The show uses extracts only from the reading, but the entire reading features on an album of the show, which MacFarlane is about to release on his Old Laundry label.

In collaborating with SNH staff, MacFarlane reckons he has learned a lot about contemporary land and wildlife management. “Speaking as someone who worked on estates, it’s easy sometimes to put up barriers against government agencies, but they really are trying their hardest to make it all work, and it’s a big job they have.”

After the Inverness premiere on Friday, the Donnchadh Bàn Boys perform the show in halls at Invergarry, Sabhal Mòr Ostaig on Skye, Ullapool and Taynuilt.

This tenth anniversary of Blas sees the second night at Eden Court celebrate highlights of the previous ten years, with guests including the Irish American band Cherish the Ladies and the Scots-Irish piping duo of Ross Ainslie and Jarlath Henderson.
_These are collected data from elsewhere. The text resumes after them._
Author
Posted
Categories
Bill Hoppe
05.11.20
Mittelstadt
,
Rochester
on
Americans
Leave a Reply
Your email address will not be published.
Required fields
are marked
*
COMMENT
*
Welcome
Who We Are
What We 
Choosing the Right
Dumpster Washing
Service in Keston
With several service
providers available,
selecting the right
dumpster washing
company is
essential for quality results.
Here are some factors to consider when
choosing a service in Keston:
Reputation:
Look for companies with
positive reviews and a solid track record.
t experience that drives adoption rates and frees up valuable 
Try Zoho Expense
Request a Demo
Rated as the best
Further guests, playing gigs in halls across the Highlands, include groups such as Mànran, Macanta and Salt House, as well as singers like Dougie MacLean and Christine Primrose.

The week ends with a shinty-style wallop at Eden Court on 13 September, when a showcase for the talented youngsters of the successful Fèis movement collides with the exuberance of the Camanachd Cup Final in Inverness.